In Lesson 3, he spoke about how every system is different and there is no magic solution to fine tuning your app, how under the hood Flow breaks a flow into 3 sections of GenStages, producers, producers_consumers and consumers and how one can toy with :max_demand argument in all these different sections to get a better result.

As a bonus, we get to see how they have been already playing with Broadway, and how easy to swap it in instead of Flow, along the differences that they have as systems.

flow

Telemetry …and metrics for all - ElixirConf EU 2019 by Arkadiusz Gil

Arkadiusz Gil’s talk was about Telemetry, a dynamic dispatching library used for metrics and instrumentations.

He started by talking about monitoring, and how crucial it is to improving performance.
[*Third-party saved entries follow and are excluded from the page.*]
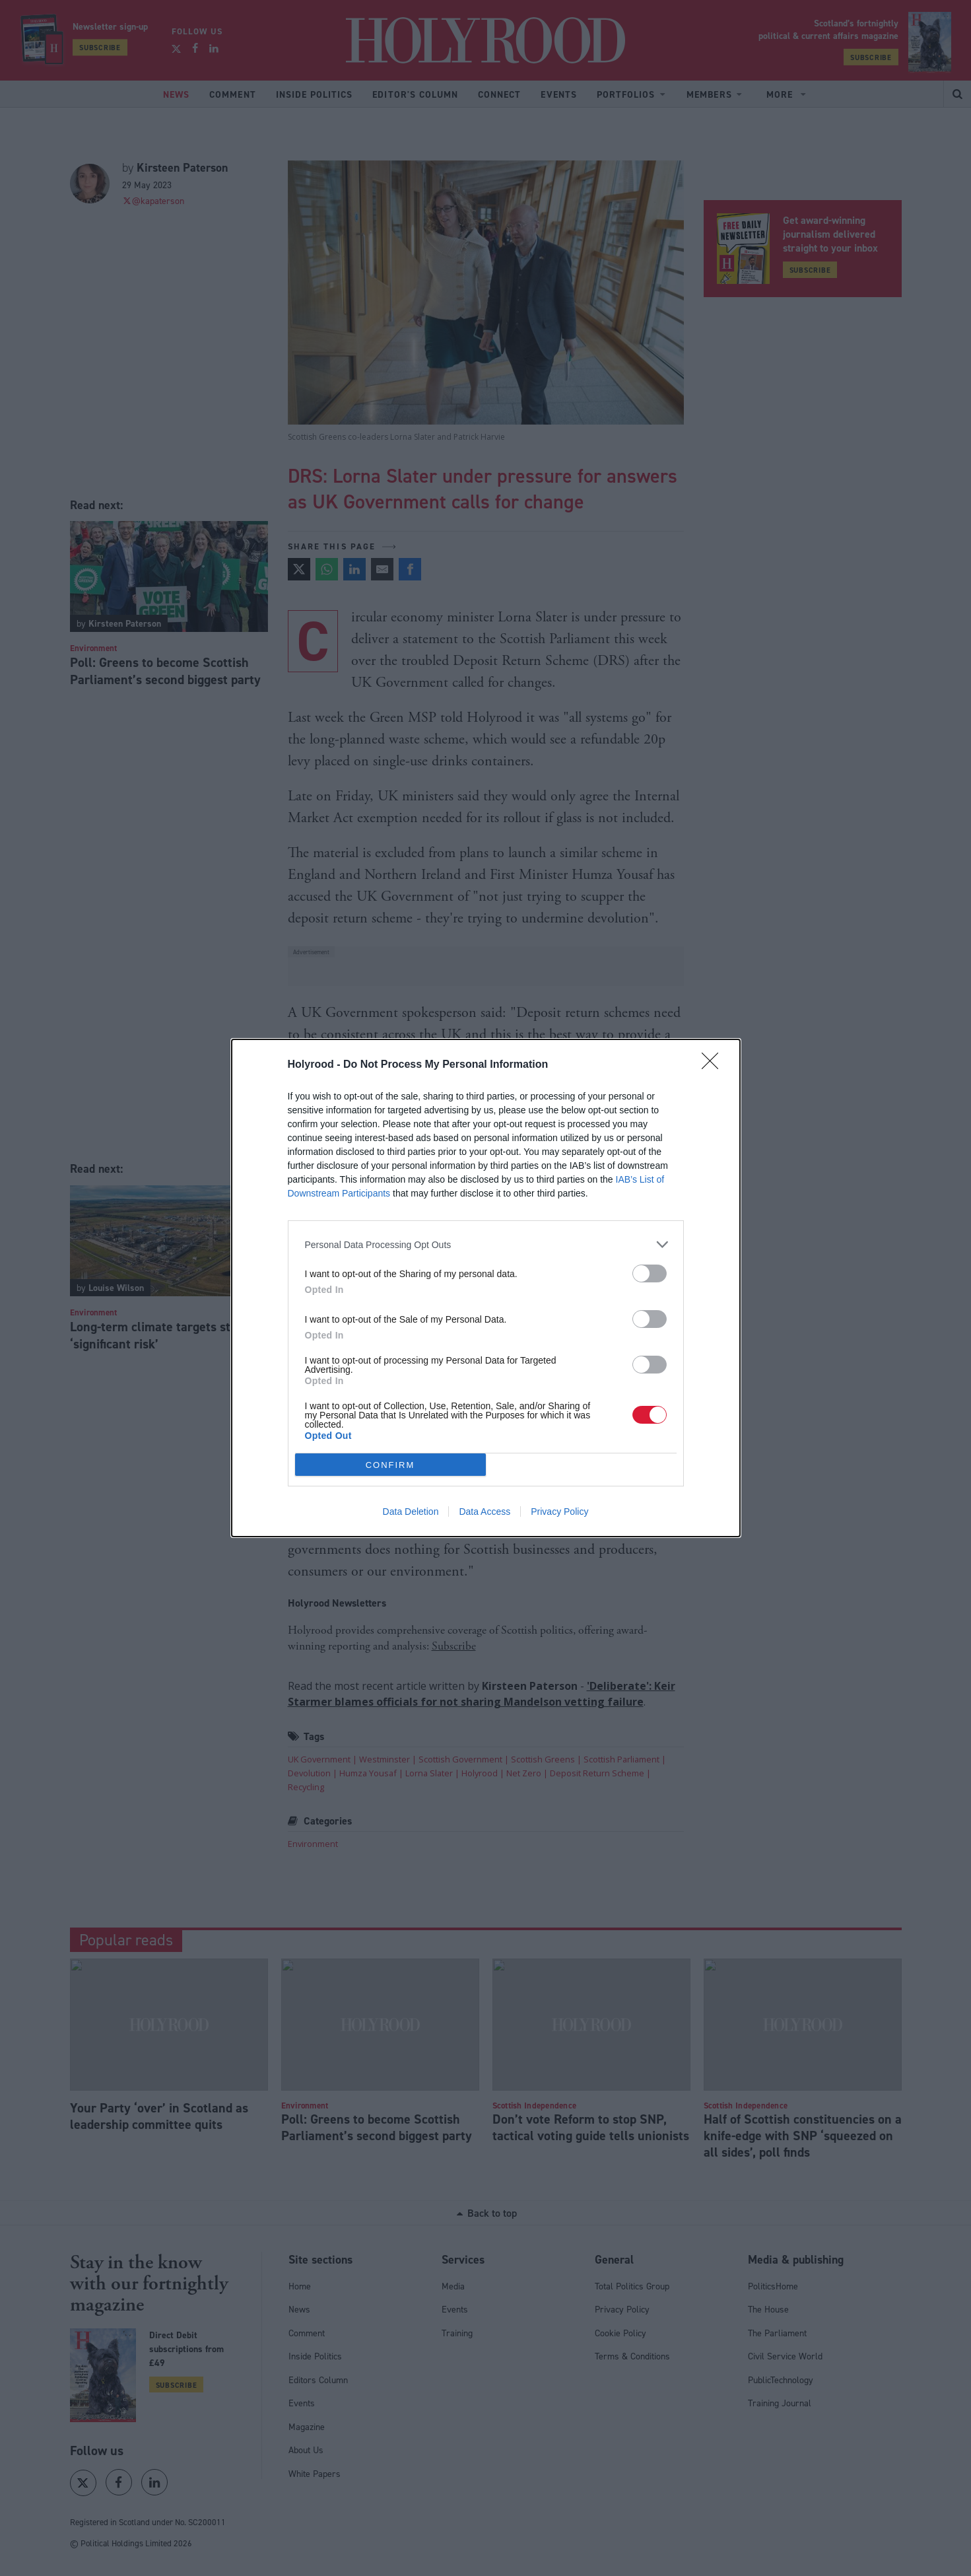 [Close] (714, 1065)
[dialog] (486, 1288)
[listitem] (486, 1244)
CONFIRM (390, 1465)
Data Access (484, 1511)
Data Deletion (411, 1511)
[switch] (649, 1273)
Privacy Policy (559, 1511)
The goal is to use monitoring early on in the lifecycle of our project (as we have done already with testing and deployment), so we can use it as another form of verification. Next, he showed us how we can do metrics today, using custom functions (like the number of requests, the number of successful responses, how big a load we are pushing to external systems like the the database, how to track memory or cpu usage from the vm etc).

But as we add more and more, this custom set up becomes repetitive. Telemetry uses events emitted from various parts of our systems, and then attaches to those events by using handlers, which are in turn pushed to a reporter system like statsd.
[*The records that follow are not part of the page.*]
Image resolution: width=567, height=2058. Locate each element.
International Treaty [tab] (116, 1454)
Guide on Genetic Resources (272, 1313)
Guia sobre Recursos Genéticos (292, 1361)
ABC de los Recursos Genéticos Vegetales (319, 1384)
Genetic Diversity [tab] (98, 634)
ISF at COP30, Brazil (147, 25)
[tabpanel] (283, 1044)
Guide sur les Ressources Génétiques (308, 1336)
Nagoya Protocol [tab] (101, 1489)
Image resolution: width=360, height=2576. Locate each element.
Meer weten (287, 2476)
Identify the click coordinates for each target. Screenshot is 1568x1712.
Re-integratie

A Telemetry event consists for three parts, the event name, the measurements (measurable properties like payload) and some metadata. Various libraries are beginning to add support for Telemetry emitting events in them, like Ecto from v3.1, Phoenix from v1.5 and Plug from 1.8. Arkadiusz also showed us Telemetry.Poller which every couple of seconds picks some metrics from the BEAM and emits them as Telemetry events and Telemetry.Metrics which allows us to specify how telemetry events are aggregated over time. Some examples of metrics is last_value, sum, counter and distribution which gives us some insight into statistics.
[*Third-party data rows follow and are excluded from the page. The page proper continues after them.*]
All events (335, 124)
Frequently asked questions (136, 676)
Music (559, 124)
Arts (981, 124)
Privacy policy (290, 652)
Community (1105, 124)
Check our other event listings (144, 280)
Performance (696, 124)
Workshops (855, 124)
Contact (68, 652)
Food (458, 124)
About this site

Lastly, he demonstrated the way you can plug Telemetry into a project by using the Rumble application from the Phoenix Programming book. It is as simple as adding the dependencies in mix.exs, making a custom module that defines which metrics we want, supervising it in application.ex and we are good to go from the application standpoint. The difficult part is setting up the reporter, like statsd, but there is going to be one included in Phoenix as well, where we will be able to access it from a route.

Erlang Ecosystem Foundation

As they did in CODE BEAM SF conference, we were given the presentation on the new Erlang Ecosystem Foundation. They stated again that things are still a little blurry, and we will probably have more information in the coming months, but check out the video of the presentation just to know what’s coming.

Not nearly done

These were not all the talks of the conference, there were a few more, which you can check out on the Code Sync Youtube channel. Kudos to them for organizing a great conference, if you are located in Europe you can check all the other conferences they host in their website.